On Sun, 2013-06-02 at 00:51 +0530, Raghavendra K T wrote:This series replaces the existing paravirtualized spinlock mechanism
with a paravirtualized ticketlock mechanism. The series provides
implementation for both Xen and KVM.
Changes in V9:
- Changed spin_threshold to 32k to avoid excess halt exits that are
causing undercommit degradation (after PLE handler improvement).
- Added kvm_irq_delivery_to_apic (suggested by Gleb)
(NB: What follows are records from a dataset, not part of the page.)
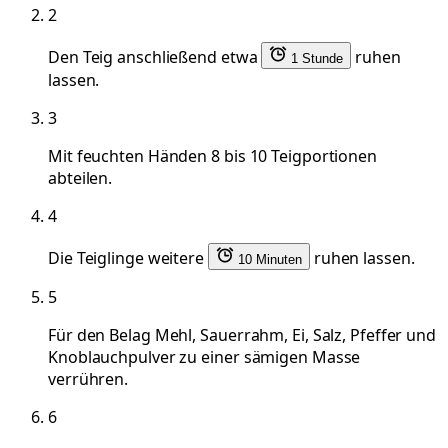
2
Den Teig anschließend etwa
ruhen
1 Stunde
lassen.
3
Mit feuchten Händen 8 bis 10 Teigportionen
abteilen.
4
Die Teiglinge weitere
ruhen lassen.
10 Minuten
5
Für den Belag Mehl, Sauerrahm, Ei, Salz, Pfeffer und
Knoblauchpulver zu einer sämigen Masse
verrühren.
6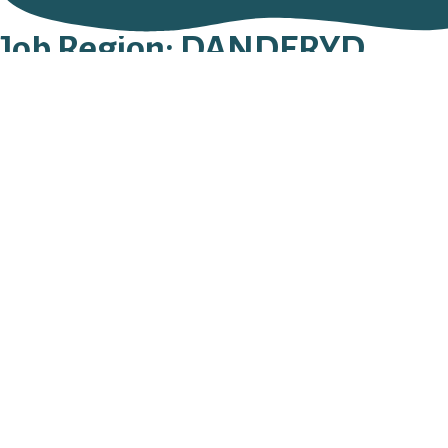
Job Region:
DANDERYD
Danderyds Begravningsbyå
GOLFVÄGEN 4
182 31
DANDERYD
08 - 755 71 43
Danderyds Begravningsbyå
GOLFVÄGEN 4
182 31
DANDERYD
08 - 755 71 43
- Optimized halt exit path to use PLE handler
V8 of PVspinlock was posted last year. After Avi's suggestions to look
at PLE handler's improvements, various optimizations in PLE handling
have been tried.
Sorry for not posting this sooner. I have tested the v9 pv-ticketlock
patches in 1x and 2x over-commit with 10-vcpu and 20-vcpu VMs. I have
tested these patches with and without PLE, as PLE is still not scalable
with large VMs.
System: x3850X5, 40 cores, 80 threads
1x over-commit with 10-vCPU VMs (8 VMs) all running dbench:
----------------------------------------------------------
Total
Configuration Throughput(MB/s) Notes
3.10-default-ple_on 22945 5% CPU in host kernel, 2% spin_lock in guests
3.10-default-ple_off 23184 5% CPU in host kernel, 2% spin_lock in guests
3.10-pvticket-ple_on 22895 5% CPU in host kernel, 2% spin_lock in guests
3.10-pvticket-ple_off 23051 5% CPU in host kernel, 2% spin_lock in guests
[all 1x results look good here]
2x over-commit with 10-vCPU VMs (16 VMs) all running dbench:
-----------------------------------------------------------
Total
Configuration Throughput Notes
3.10-default-ple_on 6287 55% CPU host kernel, 17% spin_lock in guests
3.10-default-ple_off 1849 2% CPU in host kernel, 95% spin_lock in guests
3.10-pvticket-ple_on 6691 50% CPU in host kernel, 15% spin_lock in guests
3.10-pvticket-ple_off 16464 8% CPU in host kernel, 33% spin_lock in guests
[PLE hinders pv-ticket improvements, but even with PLE off,
we still off from ideal throughput (somewhere >20000)]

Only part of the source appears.